Contemporary Perspectives in Data Mining, Volume 3
reviewed by Wanli Xing & Henglv Zhao - October 19, 2018
Title: Contemporary Perspectives in Data Mining, Volume 3
Author(s): Kenneth D. Lawrence & Ronald K. Klimberg (Eds.)
Publisher: Information Age Publishing, Charlotte
ISBN: 1641130547, Pages: 168, Year: 2017
Search for book at Amazon.com
In recent years, data growth has been tremendous in both scientific and commercial databases due to great advances in data generation and collection technologies. The sheer scale of this data has far exceeded human sense-making capabilities and human evaluation cannot identify the subtle patterns and complex or multi-dimensional relationships between the variables. Data mining is an analytic process that addresses this problem, extracting implicit, previously unknown, and potentially useful information, and ascertaining consistent patterns and/or systematic relationships between variables within raw data. Various fields today make use of data mining tools and techniques to predict future trends and behaviors, allowing individuals and organizations to make proactive, knowledge-driven decisions (Furnas, 2012; Tan, Steinbach, Karpatne, & Kumar, 2018)
Contemporary Perspectives in Data Mining collects 10 papers written by authors from a variety of backgrounds, each of which introduces applications of data mining methods and specific cases of their recent use. It offers thorough explanations of several data mining methods and compelling perspectives of data minings potential in fields like marketing, finance, health care, academic research. A clear picture of how data mining can be employed to generate desirable analytic results and tackle specific issues emerges, providing readers with an in-depth sense of the role data mining plays in several fields. Data researchers and business practitioners at every level will benefit from reading this volume.
Chapters in this book are organized into three sections: Predictive Analytics, Business Applications, and Topics in Data Mining.
The first section consists of three chapters that delineate the applications of several data mining methods in predictive analytics. In the first chapter, statistics scholars Mark T. Leung and Shaotao Pan demonstrate how the bootstrap aggregation (bagging) framework can be applied to artificial neural network (ANN) forecasting in order to improve predictions of product order quantity in supply chain planning. The authors compare the results of quantity forecasting using two designs of bagging ANN, no bagging ANN, and other models like conventional ARIMA and random walk models. They conclude that bagging ANN enhanced forecasting overall and created persistent accuracy in order forecasts in the longer term. In Chapter Two, data scientists Thomas Ott and Stephen Kudyba illustrate how a data management (or retrospective dashboard) platform and data mining abilities can cooperate with an e-based visualized API to generate a comprehensive (retrospective and predictive) business intelligence application for customer churn. In Chapter Three, business Kenneth Lawrence, Gary Kleinman, and Sheila Lawrence focus on developing a regression model to predict CEO compensation among U.S. corporate insurance companies based on several significant predictors such as companies operating income, capital spending, and financial leverage. The three chapters as a group reveal the power of data mining to extract data from different sources and organize them for future prediction. Chapter One also emphasizes that an advanced or improved data mining method could have more satisfactory results than methods without optimization. Readers will come away with a stronger sense of the process involved in extracting useful information from massive data sets.

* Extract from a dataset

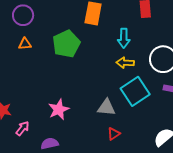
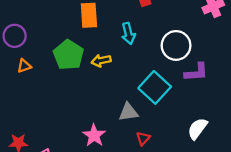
yellow arrow: (125, 63) -> (101, 61), moved
pink star: (59, 109) -> (94, 135), moved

Four chapters that highlight the importance of its application in business comprise the Business Applications section. In Chapter Four, supply chain management scholars Denish Pai and Hengameh Hosseini introduce data envelopment analysis (DEA), a mathematical programming approach used to characterize the relationship among multiple inputs and outputs, estimating best practice and evaluating productive inefficiency. It then uses DEA to analyze the operational and financial performance of 90 hospitals in Pennsylvania through a two-stage hospital production process. In Chapter Five, Will Greerer, Gregory Smith, David Hyland, and Mark Frolick examine the driving forces behind online grocery shopping, the varying business models in the industry, its benefits and challenges, and the role of data mining in addressing these challenges. In Chapter Six, business analytics professor B. D. McCullough offers an example of subgroup analysis via statistics to demonstrate the pitfalls of subgroup analysis, such as frequent occurrences of type one and type two errors (in statistical hypothesis testing, a type one error is the rejection of a true null hypothesis, while a type two error is failing to reject a false null hypothesis). McCullough then provides five rules that should govern subgroup analysis. In Chapter Seven, Nick Perrino, Gregory Smith, David Hyland, and Mark Frolick describe the importance of business intelligence to small and medium-sized businesses, the challenges they face in accessing it, and the authors vision for how they should approach it. Like Chapter Five, Chapter Seven focuses less on data mining than the other chapters in the book.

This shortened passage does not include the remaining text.